Exercise goal:
Among the entries below, find the line with "You are a GUI", then quote it and each following line up to and including the line with "The width and", and nothing else.

Pixel coordinate grounding data:
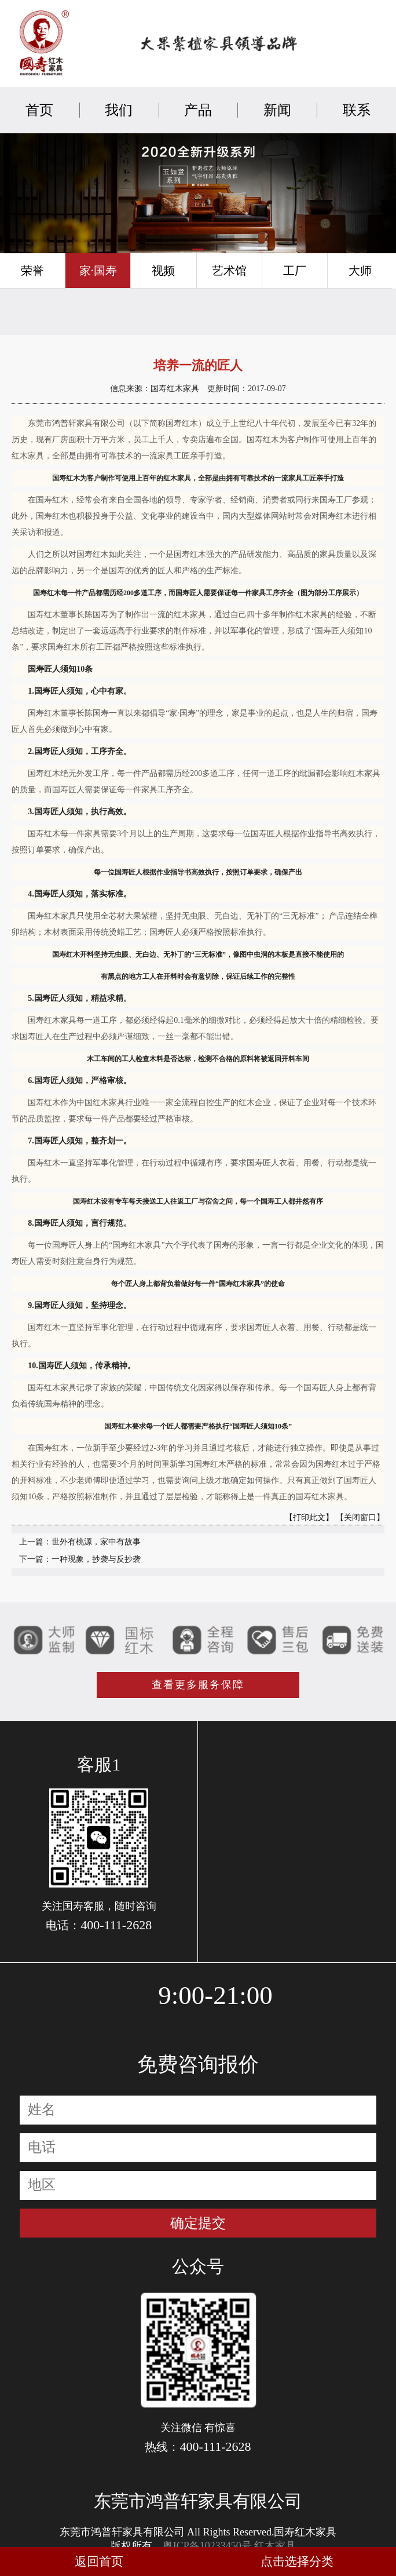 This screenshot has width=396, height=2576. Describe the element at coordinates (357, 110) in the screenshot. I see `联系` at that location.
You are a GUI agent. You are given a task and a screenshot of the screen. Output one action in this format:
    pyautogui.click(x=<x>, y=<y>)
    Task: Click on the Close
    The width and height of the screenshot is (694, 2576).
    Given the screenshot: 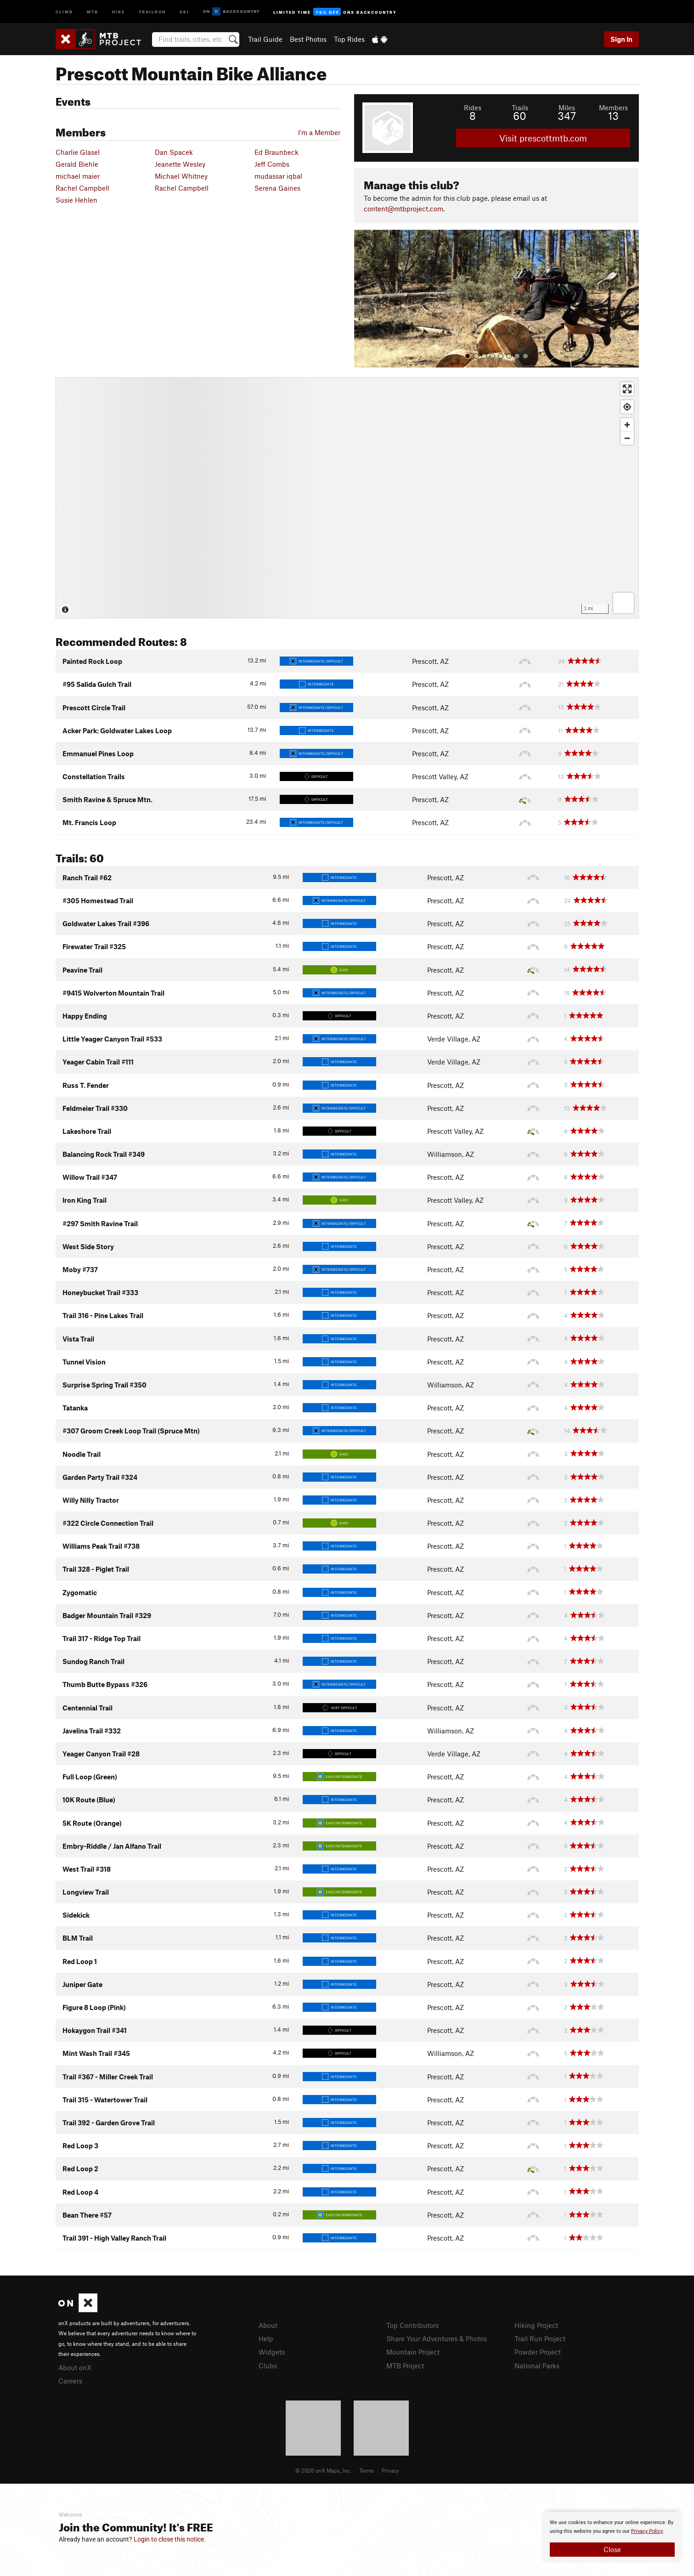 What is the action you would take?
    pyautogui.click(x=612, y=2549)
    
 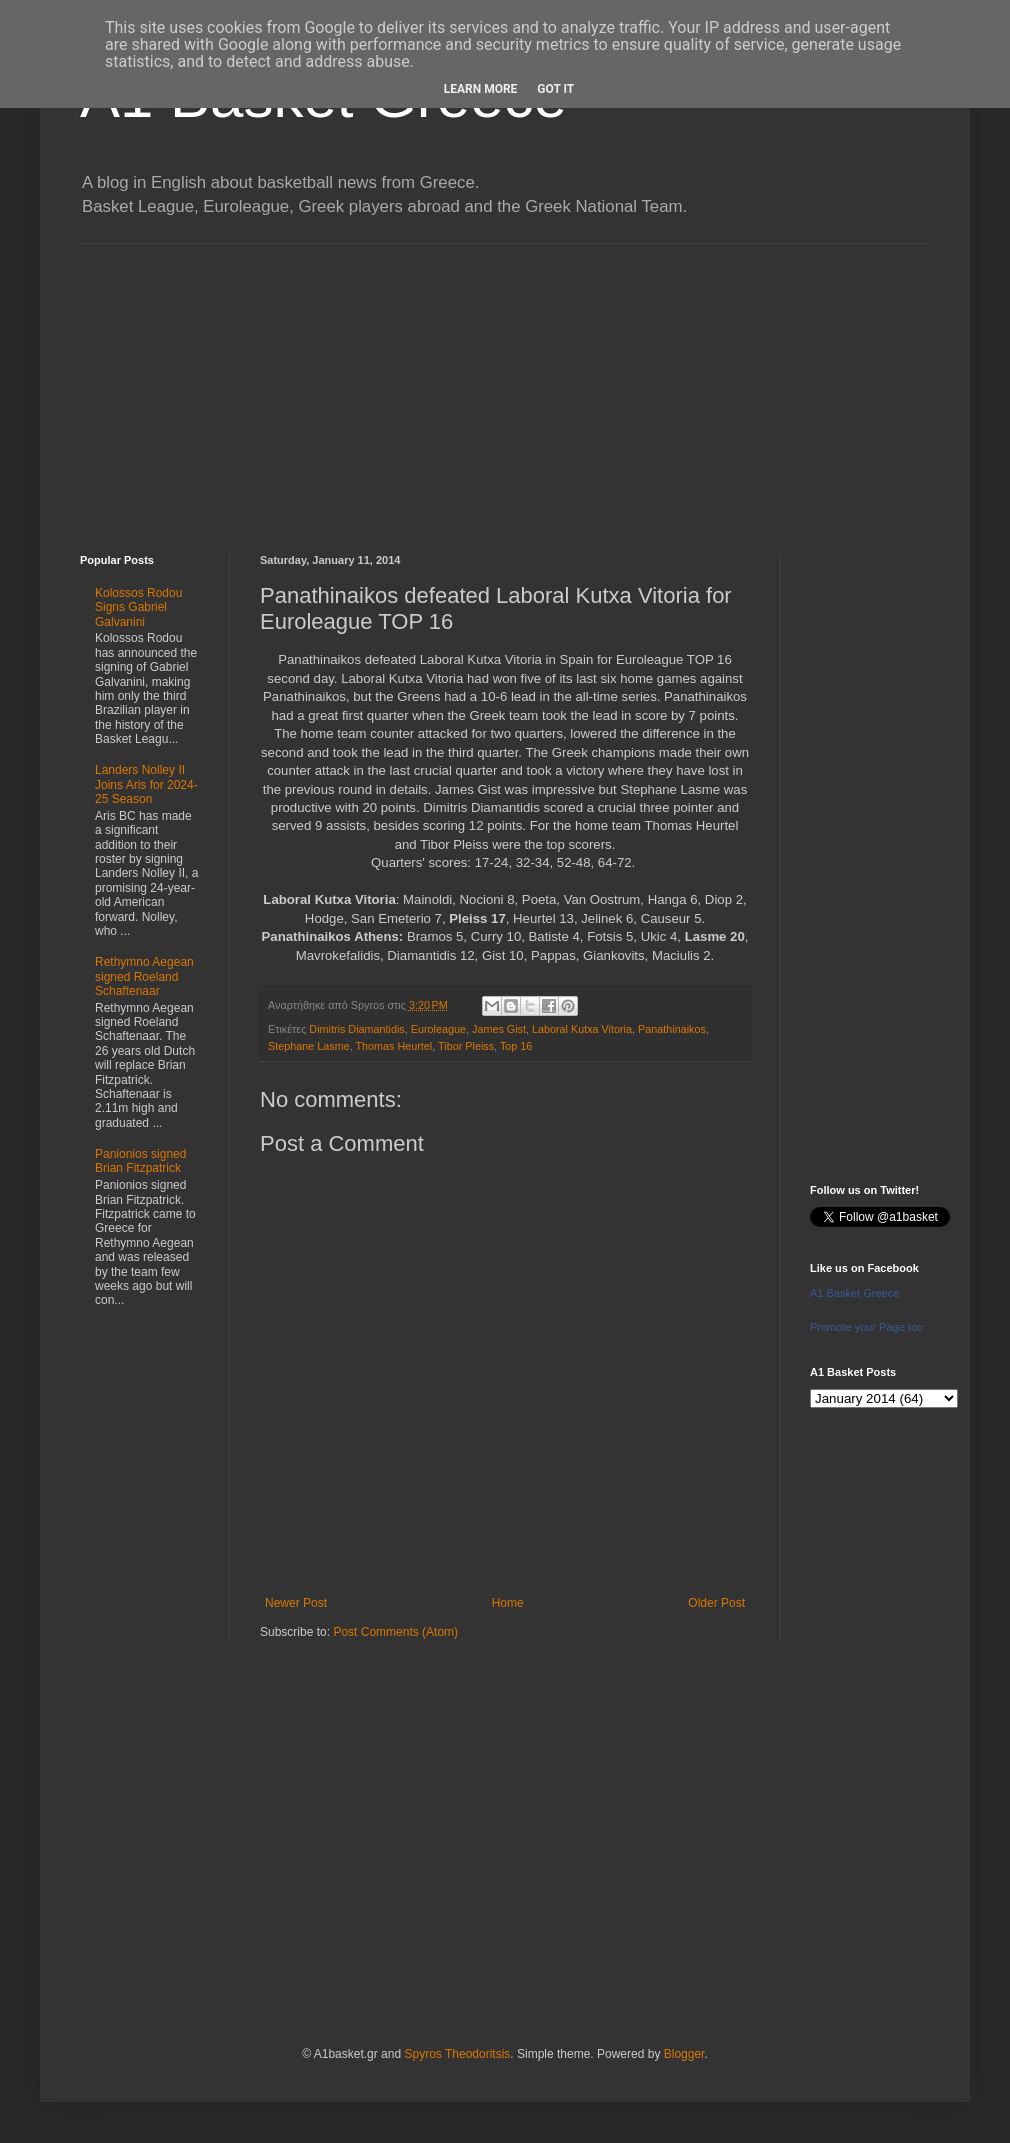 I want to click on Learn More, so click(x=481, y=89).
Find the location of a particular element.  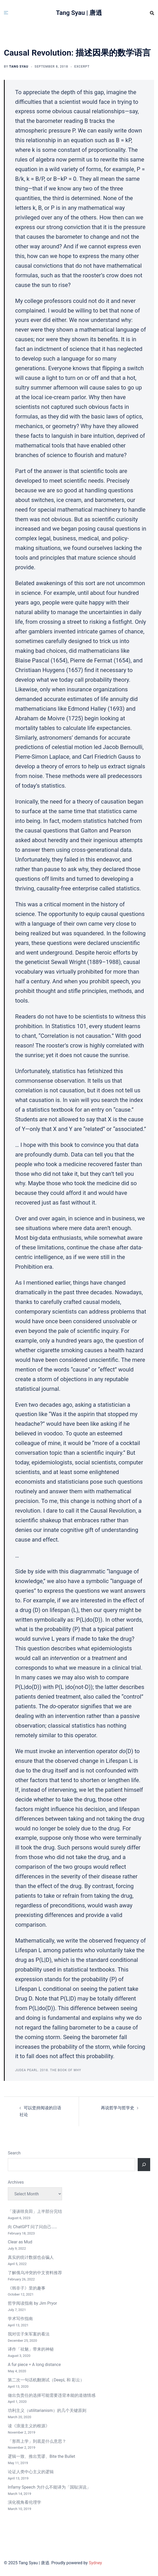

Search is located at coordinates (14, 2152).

Task result:
You are a GUI agent. You are given a task and a screenshot of the screen. Output one action in this format:
    pyautogui.click(x=<x>, y=<y>)
    Task: Click on the Close
    The width and height of the screenshot is (694, 2576).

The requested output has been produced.